Decentralized Finance (DeFi) started out as an imitation of the regular financial world but with fewer middlemen. Many of the traditional actions in the markets such as saving, lending, borrowing, and hedging risk can now be done through a decentralized trustless network.
Any developer can create these DeFi smart contracts, all they need is liquidity. So every new project tries to be more clever than the previous, using inside jokes and memes to attract users.
It’s completely irrational, but so far it’s working. Billions of dollars are being deposited in these projects and there’s a fear of missing out on the next one. There’s even a new crypto jargon being used to indicate the moment when one trend overtakes another, called the DeFi “flippening”. At the time of writing, the total value locked in DeFi contracts is approximately $9 Billion.
SushiSwap: A Vampire Attack or Healthy Competition?
The latest craze is SushiSwap, which went live on August 28th. It is an unaudited adaptation of Uniswap – one of the most popular decentralized platforms for trading tokens. SushiSwap has been called a “vampire protocol” by some due to its intention of sucking Uniswap’s liquidity and directing it to its own ecosystem, which hasn’t been built yet.

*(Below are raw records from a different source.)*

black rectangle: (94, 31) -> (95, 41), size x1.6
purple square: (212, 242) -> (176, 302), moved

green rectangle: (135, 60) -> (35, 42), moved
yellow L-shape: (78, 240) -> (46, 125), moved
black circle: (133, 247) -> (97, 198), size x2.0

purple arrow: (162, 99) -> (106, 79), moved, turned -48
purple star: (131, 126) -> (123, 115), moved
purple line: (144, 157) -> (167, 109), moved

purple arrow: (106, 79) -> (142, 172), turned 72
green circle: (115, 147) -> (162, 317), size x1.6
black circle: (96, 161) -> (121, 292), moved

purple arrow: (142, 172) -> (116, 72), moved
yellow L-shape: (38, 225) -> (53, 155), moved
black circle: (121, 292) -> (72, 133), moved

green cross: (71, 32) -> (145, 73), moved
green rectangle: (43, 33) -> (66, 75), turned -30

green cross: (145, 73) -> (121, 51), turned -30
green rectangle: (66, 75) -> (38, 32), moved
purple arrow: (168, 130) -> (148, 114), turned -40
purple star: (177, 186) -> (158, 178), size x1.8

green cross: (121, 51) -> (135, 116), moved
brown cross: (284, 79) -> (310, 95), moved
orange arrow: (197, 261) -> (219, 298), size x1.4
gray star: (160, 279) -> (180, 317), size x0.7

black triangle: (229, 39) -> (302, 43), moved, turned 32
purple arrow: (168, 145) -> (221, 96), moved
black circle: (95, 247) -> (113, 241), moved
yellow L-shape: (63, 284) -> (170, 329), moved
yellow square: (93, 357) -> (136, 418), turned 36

To earn SUSHI, users need to deposit their Uniswap Liquidity Pool (LP) tokens into the SushiSwap staking contract, called “Master Chef”. According to an announcement on Medium, for roughly two weeks ahead of launch, Ethereum users who stake liquidity provider (LP) tokens from Uniswap to SushiSwap will get 10X the liquidity mining rewards in the early going (1,000 SUSHI per block now versus 100 sushi after launch).
Within 4 days over 1 billion dollars were deposited in SushiSwap. SushiSwap’s massive total value locked suggests that most of the growth in liquidity on Uniswap over the past week is due to people wanting to earn SUSHI.
SushiSwap currently has $1.4B TVL, and Uniswap has $1.9B TVL, which would suggest Uniswap’s TVL could drop back down to half a billion dollars if people follow SushiSwap when it launches. What happens next will determine if SushiSwap is in fact healthy competition for Uniswap to grow, and maybe launch a governance token of its own.
The Issue with Gas Fees
Within 5 days SushiSwap moved to third place in terms of contracts with the highest gas fees. On Tuesday September 1st, a single transaction cost more than 450 gwei, or $50, according to Etherscan. This of course limits access to participating in SushiSwap, which goes against DeFi’s ethos of being decentralized, open and fair.